David Cameron privatise la tête de la reine et solde le service public postal
Le gouvernement conservateur a annoncé le 9 juillet 2013 à la Chambre des communes son intention de vendre la majorité du capital de Royal Mail. La privatisation n’est pas une surprise, elle a été préparée de longue date, les activités de service postal (dont les bureaux de poste) ont été séparées sous Thatcher en 1981. Le Labour au pouvoir a ouvert le marché postal à la concurrence en 2000, celle-ci est devenue totale en 2006.
Vince Cable, ministre libéral-démocrate (le Modem à la sauce à la menthe) du Commerce, a détaillé la troisième tentative de privatisation, en promettant, en guise de carotte aux 150 000 salariés du groupe 10 % des actions ; ces derniers devant en échange les conserver durant une période de trois ans. David Cameron a beau annoncer que cette réforme « irrévocable » bénéficie d’un large soutien, que l’Etat conserverait 49 % du capital et que le service postal serait maintenu. Personne n’est dupe.

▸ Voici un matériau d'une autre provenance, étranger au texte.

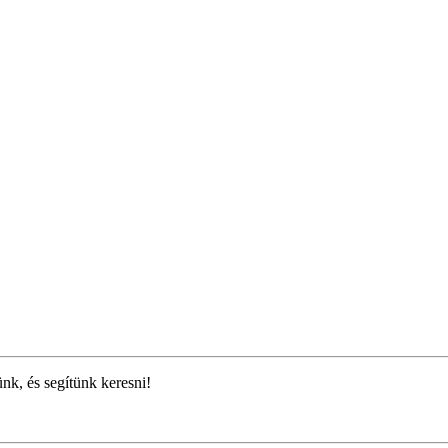
ünk, és segítünk keresni!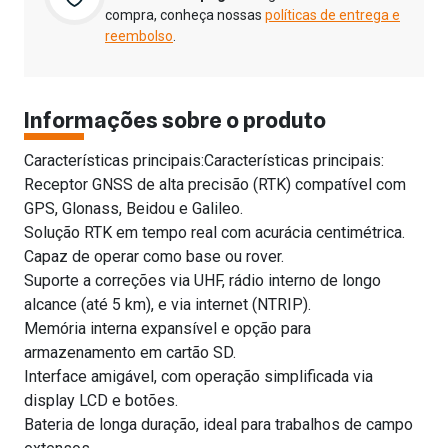
compra, conheça nossas
políticas de entrega e
reembolso
.
Informações sobre o produto
Características principais:Características principais:
Receptor GNSS de alta precisão (RTK) compatível com
GPS, Glonass, Beidou e Galileo.
Solução RTK em tempo real com acurácia centimétrica.
Capaz de operar como base ou rover.
Suporte a correções via UHF, rádio interno de longo
alcance (até 5 km), e via internet (NTRIP).
Memória interna expansível e opção para
armazenamento em cartão SD.
Interface amigável, com operação simplificada via
display LCD e botões.
Bateria de longa duração, ideal para trabalhos de campo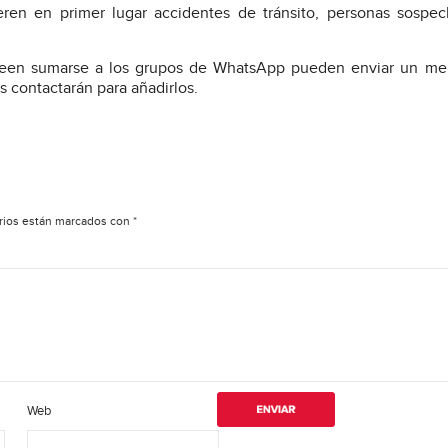
eren en primer lugar accidentes de tránsito, personas sospe
een sumarse a los grupos de WhatsApp pueden enviar un men
 contactarán para añadirlos.
rios están marcados con
*
Web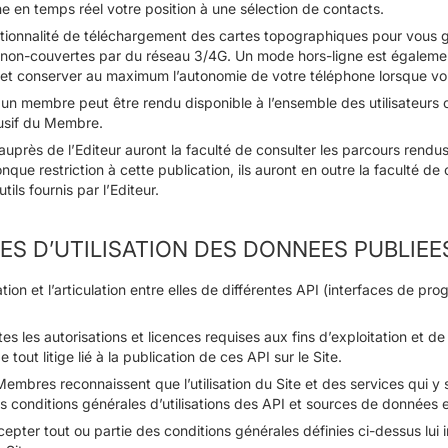
ne en temps réel votre position à une sélection de contacts.
tionnalité de téléchargement des cartes topographiques pour vous gara
on-couvertes par du réseau 3/4G. Un mode hors-ligne est également 
et conserver au maximum l’autonomie de votre téléphone lorsque vous 
 un membre peut être rendu disponible à l’ensemble des utilisateurs o
lusif du Membre.
 auprès de l’Editeur auront la faculté de consulter les parcours rend
nque restriction à cette publication, ils auront en outre la faculté d
utils fournis par l’Editeur.
CES D’UTILISATION DES DONNEES PUBLIEES
sation et l’articulation entre elles de différentes API (interfaces de p
es les autorisations et licences requises aux fins d’exploitation et de
tout litige lié à la publication de ces API sur le Site.
 Membres reconnaissent que l’utilisation du Site et des services qui 
des conditions générales d’utilisations des API et sources de données e
ccepter tout ou partie des conditions générales définies ci-dessus lui in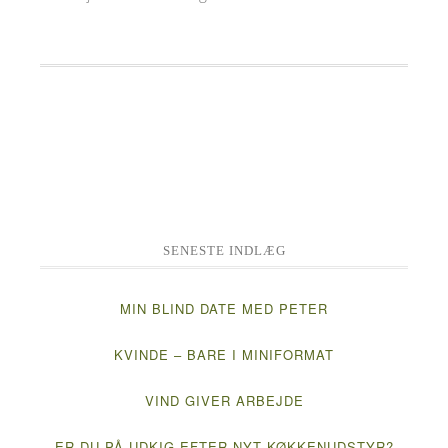
SENESTE INDLÆG
MIN BLIND DATE MED PETER
KVINDE – BARE I MINIFORMAT
VIND GIVER ARBEJDE
ER DU PÅ UDKIG EFTER NYT KØKKENUDSTYR?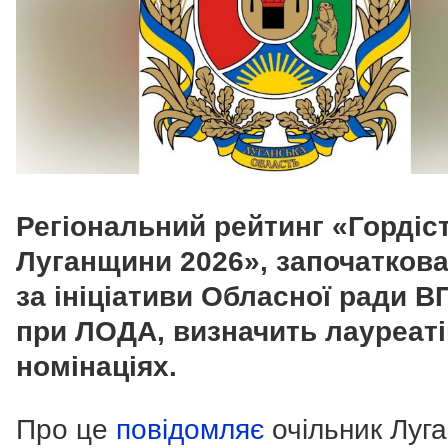
Регіональний рейтинг «Гордіс
Луганщини 2026», започатков
за ініціативи Обласної ради В
при ЛОДА, визначить лауреаті
номінаціях.
Про це
повідомляє
очільник Луг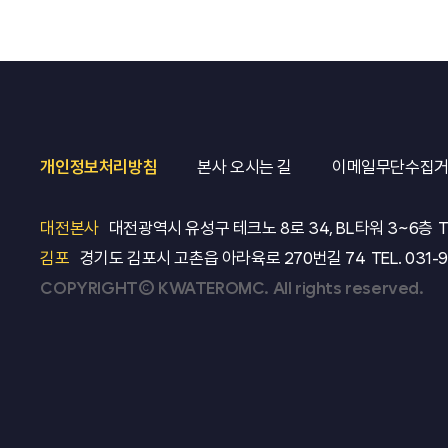
개인정보처리방침
본사 오시는 길
이메일무단수집
대전본사
대전광역시 유성구 테크노 8로 34, BL타워 3~6층
T
김포
경기도 김포시 고촌읍 아라육로 270번길 74
TEL.
031-
COPYRIGHT© KWATEROMC. All rights reserved.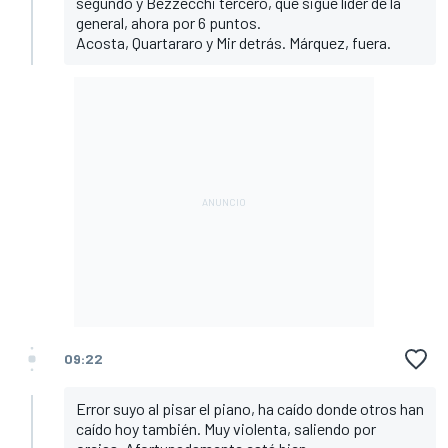
segundo y Bezzecchi tercero, que sigue líder de la
general, ahora por 6 puntos.
Acosta, Quartararo y Mir detrás. Márquez, fuera.
09:22
Error suyo al pisar el piano, ha caído donde otros han
caído hoy también. Muy violenta, saliendo por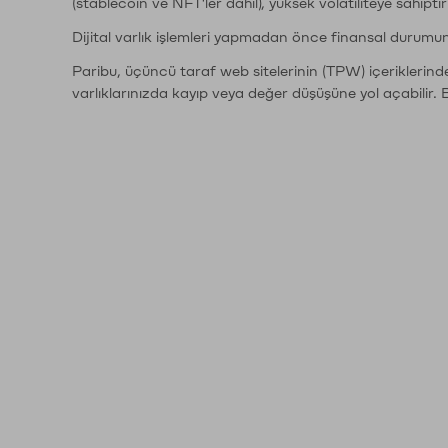
(stablecoin ve NFT'ler dahil), yüksek volatiliteye sahipti
Dijital varlık işlemleri yapmadan önce finansal durumu
Paribu, üçüncü taraf web sitelerinin (TPW) içeriklerin
varlıklarınızda kayıp veya değer düşüşüne yol açabilir. 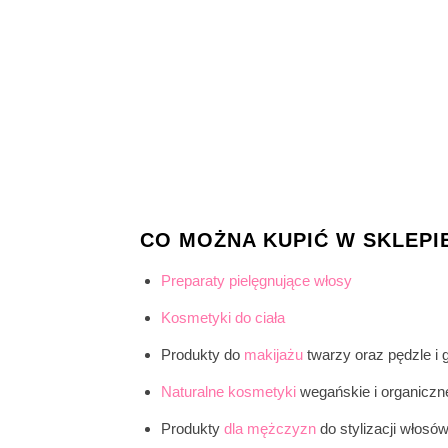
CO MOŻNA KUPIĆ W SKLEPIE
Preparaty pielęgnujące włosy
Kosmetyki do ciała
Produkty do
makijażu
twarzy oraz pędzle i 
Naturalne kosmetyki
wegańskie i organiczn
Produkty
dla mężczyzn
do stylizacji włosów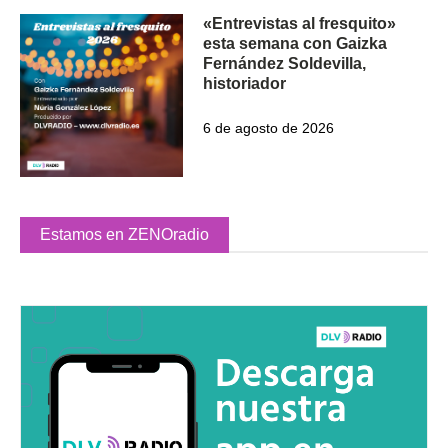
«Entrevistas al fresquito»
esta semana con Gaizka
Fernández Soldevilla,
historiador
6 de agosto de 2026
Estamos en ZENOradio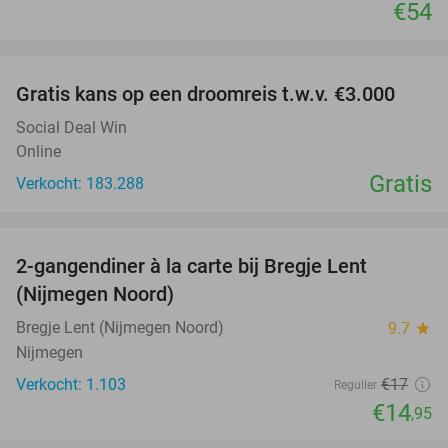
€54
favorite_border
Gratis kans op een droomreis t.w.v. €3.000
Social Deal Win
Online
Gratis
Verkocht: 183.288
favorite_border
2-gangendiner à la carte bij Bregje Lent
12%
(Nijmegen Noord)
Bregje Lent (Nijmegen Noord)
9.7
star
Nijmegen
Verkocht: 1.103
€17
Regulier
€14
,95
favorite_border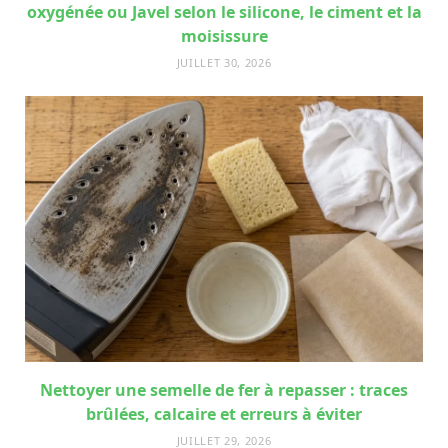
oxygénée ou Javel selon le silicone, le ciment et la
moisissure
JUILLET 30, 2026
Nettoyer une semelle de fer à repasser : traces
brûlées, calcaire et erreurs à éviter
JUILLET 29, 2026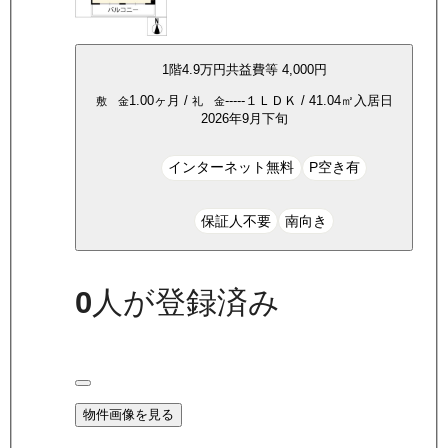
1
階
4.9万
円
共益費等
4,000円
1.00ヶ月
/
-----
１ＬＤＫ
/
41.04
㎡
入居日
敷 金
礼 金
2026年9月下旬
インターネット無料
P空き有
保証人不要
南向き
0
人が登録済み
物件画像を見る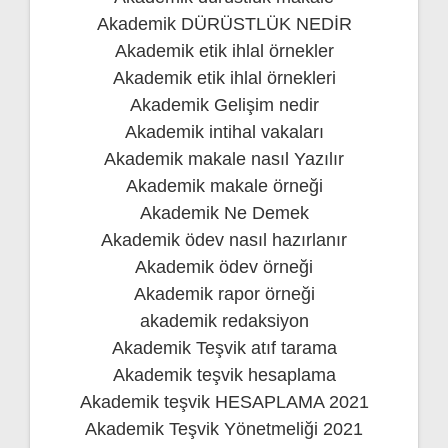
Akademik DÜRÜSTLÜK NEDİR
Akademik etik ihlal örnekler
Akademik etik ihlal örnekleri
Akademik Gelişim nedir
Akademik intihal vakaları
Akademik makale nasıl Yazılır
Akademik makale örneği
Akademik Ne Demek
Akademik ödev nasıl hazırlanır
Akademik ödev örneği
Akademik rapor örneği
akademik redaksiyon
Akademik Teşvik atıf tarama
Akademik teşvik hesaplama
Akademik teşvik HESAPLAMA 2021
Akademik Teşvik Yönetmeliği 2021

Quand le gouvernement annonce qu’en contrepartie les bureaux de poste seraient maintenus, c’est peu crédible au moment où il organise un vaste plan social dans les « Crown Offices ». 20 % des bureaux menacés et 1 500 suppressions de postes. On tient les sondages avec des pincettes, il n’empêche que le soutien populaire dont se prévaut le gouvernement conservateur ne saute pas aux yeux. Un sondage YouGov publié mercredi 10 juillet montre que 53 % seulement des Britanniques sont informés du projet de privatisation de Royal Mail et que 67 % s’y opposent.
La Communication Workers Union (CWU) se retrouve une nouvelle fois en première ligne pour défendre le service public postal. Fort de son taux de syndicalisation élevé (les deux tiers des salariés sont syndiqués au CWU), elle a organisé une consultation dont le résultat est sans appel : 74 % ont voté et 96 % se sont prononcés contre le processus. La carotte des actions (1 500 à 2 000 livres par salarié) n’a pas prise.
Par contre, les menaces sur l’emploi, les conditions de travail qui n’ont cessé de se dégrader depuis l’ouverture à la concurrence, la baisse des pensions, sont bien réelles et pèsent plus lourd que des bouts de papiers à la valeur toute relative (qualifiés d’actions fantôme par les salariés).
Pour le secrétaire général de CWU, les salariés ne vendront pas leur âme pour des actions. Il souligne également qu’il ne voit pas pourquoi un service public rentable serait forcément voué à la privatisation. Pour CWU, « la privatisation est une mauvaise nouvelle pour les usagers, les salariés et l’industrie postale. Cela signifie des profits pour les actionnaires, des milliers d’emplois supprimés, des services réduits, des hausses tarifaires, on arrache le cœur de la compagnie ».
Des responsables de CWU estiment qu’il suffit de regarder comment se comporte la concurrence pour savoir quel serait l’avenir d’un Royail Mail privatisé, les salaires seraient réduits au minimum. Il faudrait être aveugle pour ne pas voir que British Gas et British Telecoms ont réduit leurs effectifs de moitié depuis leurs privatisations avec toutes les conséquences que cela induit sur la qualité de service.
Thatcher avait hésité, elle « n’était pas prête à privatiser la tête de la reine », John Major s’y était essayé en 1994, sans succès. Le Labour Party au gouvernement l’avait tenté en 2009 et, là encore, Gordon Brown avait dû y renoncer face à la mobilisation des salariés. Aujourd’hui, le Labour Party s’est d’ailleurs mollement opposé à la chambre au projet de privatisation, il a manifestement plus d’énergie à consacrer à chasser les syndicats du parti.